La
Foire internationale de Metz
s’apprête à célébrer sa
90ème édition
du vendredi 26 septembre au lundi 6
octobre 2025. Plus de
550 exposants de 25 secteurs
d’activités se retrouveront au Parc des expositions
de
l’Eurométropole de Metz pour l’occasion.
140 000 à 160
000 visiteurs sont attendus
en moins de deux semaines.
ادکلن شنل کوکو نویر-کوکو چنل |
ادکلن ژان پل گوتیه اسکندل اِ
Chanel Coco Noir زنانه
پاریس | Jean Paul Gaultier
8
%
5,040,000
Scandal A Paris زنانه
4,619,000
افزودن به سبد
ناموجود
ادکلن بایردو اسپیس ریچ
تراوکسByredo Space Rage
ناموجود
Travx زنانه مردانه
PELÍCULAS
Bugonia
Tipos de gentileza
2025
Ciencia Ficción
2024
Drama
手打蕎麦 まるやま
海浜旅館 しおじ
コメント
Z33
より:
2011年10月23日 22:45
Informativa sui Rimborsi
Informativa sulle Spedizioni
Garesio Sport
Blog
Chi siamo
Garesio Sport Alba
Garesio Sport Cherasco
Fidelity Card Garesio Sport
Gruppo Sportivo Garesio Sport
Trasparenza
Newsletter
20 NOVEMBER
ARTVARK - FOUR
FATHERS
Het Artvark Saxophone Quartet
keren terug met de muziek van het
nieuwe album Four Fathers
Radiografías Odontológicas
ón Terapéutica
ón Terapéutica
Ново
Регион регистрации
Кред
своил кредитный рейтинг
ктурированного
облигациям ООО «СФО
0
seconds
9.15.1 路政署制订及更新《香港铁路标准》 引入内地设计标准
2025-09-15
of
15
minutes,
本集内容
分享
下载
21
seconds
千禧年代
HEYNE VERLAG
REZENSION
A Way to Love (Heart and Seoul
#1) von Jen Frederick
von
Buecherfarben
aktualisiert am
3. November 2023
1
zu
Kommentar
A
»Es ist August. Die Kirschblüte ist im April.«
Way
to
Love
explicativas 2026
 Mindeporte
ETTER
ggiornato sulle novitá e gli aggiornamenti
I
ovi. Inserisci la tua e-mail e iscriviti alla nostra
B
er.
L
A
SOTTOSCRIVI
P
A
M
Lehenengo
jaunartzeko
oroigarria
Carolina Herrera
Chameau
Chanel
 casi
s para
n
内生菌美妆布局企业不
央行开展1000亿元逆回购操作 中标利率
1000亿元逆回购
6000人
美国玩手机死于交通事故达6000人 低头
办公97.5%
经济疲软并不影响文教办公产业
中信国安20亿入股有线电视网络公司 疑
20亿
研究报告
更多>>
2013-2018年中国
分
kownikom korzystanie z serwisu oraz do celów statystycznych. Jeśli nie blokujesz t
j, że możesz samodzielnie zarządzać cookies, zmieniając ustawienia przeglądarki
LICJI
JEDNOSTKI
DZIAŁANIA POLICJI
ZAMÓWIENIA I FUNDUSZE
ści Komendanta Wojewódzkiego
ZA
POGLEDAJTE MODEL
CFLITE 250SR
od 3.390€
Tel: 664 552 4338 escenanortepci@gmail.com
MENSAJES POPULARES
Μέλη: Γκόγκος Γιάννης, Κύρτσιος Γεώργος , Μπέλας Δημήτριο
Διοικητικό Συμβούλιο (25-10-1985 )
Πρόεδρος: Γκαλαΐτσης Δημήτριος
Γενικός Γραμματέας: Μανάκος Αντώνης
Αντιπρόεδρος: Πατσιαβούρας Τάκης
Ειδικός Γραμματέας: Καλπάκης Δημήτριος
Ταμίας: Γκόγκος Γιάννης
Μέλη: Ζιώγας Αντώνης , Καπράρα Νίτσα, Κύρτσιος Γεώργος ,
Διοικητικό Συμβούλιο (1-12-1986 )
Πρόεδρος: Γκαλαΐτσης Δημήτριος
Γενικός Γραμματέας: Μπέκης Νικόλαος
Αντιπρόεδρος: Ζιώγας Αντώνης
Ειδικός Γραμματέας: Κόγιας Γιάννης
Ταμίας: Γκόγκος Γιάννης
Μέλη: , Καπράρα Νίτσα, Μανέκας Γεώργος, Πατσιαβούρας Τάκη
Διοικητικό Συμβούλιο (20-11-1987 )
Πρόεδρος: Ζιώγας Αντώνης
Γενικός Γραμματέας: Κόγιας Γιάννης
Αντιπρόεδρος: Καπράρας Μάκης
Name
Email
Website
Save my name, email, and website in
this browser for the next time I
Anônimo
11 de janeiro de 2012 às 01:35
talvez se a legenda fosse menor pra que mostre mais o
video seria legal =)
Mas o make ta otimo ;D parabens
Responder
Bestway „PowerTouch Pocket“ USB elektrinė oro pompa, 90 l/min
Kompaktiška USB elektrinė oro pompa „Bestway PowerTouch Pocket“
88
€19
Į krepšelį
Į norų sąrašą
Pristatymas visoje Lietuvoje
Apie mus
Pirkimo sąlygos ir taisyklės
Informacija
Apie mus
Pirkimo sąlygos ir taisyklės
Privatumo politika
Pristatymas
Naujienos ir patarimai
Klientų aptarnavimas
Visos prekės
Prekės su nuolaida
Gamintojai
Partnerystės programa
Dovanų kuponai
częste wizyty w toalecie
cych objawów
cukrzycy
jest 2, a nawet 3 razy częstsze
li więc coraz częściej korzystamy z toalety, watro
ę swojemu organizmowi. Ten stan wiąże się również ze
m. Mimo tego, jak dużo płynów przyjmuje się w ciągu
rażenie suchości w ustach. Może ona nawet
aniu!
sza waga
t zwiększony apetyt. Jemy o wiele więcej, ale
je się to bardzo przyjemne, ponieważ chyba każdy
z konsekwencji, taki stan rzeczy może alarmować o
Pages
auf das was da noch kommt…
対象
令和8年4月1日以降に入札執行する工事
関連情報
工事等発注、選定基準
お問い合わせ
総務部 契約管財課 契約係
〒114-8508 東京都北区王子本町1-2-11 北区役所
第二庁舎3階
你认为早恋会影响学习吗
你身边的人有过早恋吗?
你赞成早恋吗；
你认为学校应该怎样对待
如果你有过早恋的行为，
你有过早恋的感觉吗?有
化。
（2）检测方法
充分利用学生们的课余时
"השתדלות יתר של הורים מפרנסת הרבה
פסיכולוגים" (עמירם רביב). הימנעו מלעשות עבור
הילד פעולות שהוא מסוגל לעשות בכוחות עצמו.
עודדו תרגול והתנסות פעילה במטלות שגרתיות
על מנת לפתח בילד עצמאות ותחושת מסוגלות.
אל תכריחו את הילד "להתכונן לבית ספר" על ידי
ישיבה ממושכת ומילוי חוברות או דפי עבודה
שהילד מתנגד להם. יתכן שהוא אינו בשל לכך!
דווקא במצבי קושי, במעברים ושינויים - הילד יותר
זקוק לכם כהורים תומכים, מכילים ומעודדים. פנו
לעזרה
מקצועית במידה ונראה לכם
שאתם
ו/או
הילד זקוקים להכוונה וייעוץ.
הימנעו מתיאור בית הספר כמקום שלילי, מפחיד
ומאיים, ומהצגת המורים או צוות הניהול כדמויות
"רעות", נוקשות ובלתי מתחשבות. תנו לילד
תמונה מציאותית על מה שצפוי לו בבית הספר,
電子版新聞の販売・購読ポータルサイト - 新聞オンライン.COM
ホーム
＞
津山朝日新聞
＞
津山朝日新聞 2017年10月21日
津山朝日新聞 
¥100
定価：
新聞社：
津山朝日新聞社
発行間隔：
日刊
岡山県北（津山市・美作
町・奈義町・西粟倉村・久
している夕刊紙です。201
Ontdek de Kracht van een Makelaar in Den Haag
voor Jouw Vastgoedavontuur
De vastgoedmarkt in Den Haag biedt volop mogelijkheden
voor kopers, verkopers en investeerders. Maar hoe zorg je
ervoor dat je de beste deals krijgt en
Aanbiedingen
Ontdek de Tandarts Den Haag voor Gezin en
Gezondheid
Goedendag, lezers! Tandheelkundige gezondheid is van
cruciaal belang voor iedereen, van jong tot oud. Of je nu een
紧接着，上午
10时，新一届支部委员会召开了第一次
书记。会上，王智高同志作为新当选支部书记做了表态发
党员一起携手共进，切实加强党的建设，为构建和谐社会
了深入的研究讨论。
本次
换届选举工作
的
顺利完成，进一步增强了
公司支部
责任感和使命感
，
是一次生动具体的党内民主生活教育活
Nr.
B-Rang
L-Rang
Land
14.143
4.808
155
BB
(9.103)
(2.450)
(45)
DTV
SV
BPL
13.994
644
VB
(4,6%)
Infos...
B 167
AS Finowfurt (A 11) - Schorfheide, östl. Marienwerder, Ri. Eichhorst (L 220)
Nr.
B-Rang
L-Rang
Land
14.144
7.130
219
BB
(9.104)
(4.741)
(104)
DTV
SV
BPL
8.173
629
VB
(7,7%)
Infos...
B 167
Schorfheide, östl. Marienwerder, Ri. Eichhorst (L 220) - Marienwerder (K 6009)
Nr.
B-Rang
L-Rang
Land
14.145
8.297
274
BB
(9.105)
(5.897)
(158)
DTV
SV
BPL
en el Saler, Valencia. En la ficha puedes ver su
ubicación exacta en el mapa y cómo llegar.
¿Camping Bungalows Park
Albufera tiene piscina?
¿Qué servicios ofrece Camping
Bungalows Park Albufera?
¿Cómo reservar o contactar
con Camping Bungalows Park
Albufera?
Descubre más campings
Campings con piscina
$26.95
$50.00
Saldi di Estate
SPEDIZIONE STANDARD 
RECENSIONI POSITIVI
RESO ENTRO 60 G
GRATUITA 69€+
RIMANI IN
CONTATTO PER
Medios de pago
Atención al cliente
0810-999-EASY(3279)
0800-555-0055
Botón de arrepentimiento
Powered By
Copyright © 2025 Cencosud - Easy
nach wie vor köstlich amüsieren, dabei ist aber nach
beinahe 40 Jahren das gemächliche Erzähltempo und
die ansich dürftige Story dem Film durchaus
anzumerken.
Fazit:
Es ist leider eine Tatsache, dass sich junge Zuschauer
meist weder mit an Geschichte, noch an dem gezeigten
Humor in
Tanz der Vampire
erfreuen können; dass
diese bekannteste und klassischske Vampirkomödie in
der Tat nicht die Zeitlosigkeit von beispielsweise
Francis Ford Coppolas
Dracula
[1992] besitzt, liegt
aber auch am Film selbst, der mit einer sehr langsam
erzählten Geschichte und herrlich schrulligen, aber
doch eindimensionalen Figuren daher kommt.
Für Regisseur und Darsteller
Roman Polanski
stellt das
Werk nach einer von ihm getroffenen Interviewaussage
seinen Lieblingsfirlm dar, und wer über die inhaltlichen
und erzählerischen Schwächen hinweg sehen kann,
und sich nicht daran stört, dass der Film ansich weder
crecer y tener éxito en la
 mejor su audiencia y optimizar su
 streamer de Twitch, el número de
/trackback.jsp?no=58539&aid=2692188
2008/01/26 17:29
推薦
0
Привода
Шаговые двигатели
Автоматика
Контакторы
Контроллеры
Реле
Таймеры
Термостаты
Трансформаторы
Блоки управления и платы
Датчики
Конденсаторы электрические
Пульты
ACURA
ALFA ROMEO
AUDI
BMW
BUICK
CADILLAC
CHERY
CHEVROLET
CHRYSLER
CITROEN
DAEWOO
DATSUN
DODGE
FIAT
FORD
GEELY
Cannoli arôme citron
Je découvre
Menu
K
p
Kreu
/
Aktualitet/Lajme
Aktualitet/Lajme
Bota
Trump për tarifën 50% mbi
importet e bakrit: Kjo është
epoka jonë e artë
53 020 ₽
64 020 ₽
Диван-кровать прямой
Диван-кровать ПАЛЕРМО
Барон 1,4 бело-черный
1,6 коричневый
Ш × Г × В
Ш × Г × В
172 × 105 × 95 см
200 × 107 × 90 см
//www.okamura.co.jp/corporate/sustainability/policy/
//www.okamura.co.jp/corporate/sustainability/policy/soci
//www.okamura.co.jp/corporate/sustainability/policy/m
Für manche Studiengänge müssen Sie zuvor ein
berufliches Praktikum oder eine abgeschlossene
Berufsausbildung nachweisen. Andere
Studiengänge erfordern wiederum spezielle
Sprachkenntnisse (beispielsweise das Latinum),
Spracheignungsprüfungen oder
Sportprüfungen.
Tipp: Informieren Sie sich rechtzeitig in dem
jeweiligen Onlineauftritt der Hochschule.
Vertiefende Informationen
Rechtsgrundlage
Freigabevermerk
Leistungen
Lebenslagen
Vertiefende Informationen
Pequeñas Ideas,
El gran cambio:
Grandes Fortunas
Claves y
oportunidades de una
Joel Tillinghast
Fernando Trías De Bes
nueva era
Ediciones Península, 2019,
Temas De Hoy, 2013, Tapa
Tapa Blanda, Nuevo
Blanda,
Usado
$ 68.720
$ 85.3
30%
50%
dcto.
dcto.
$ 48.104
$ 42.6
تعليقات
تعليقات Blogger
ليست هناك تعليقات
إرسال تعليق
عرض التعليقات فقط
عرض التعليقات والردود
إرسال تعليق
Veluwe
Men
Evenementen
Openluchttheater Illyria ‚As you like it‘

- _DIRECTIONS FOR THIS TASK_: Please return each line of the listing above that contains "Νίτσα".

- _SOLUTION TO THIS PROBLEM_:
Μέλη: Ζιώγας Αντώνης , Καπράρα Νίτσα, Κύρτσιος Γεώργος ,
Μέλη: , Καπράρα Νίτσα, Μανέκας Γεώργος, Πατσιαβούρας Τάκη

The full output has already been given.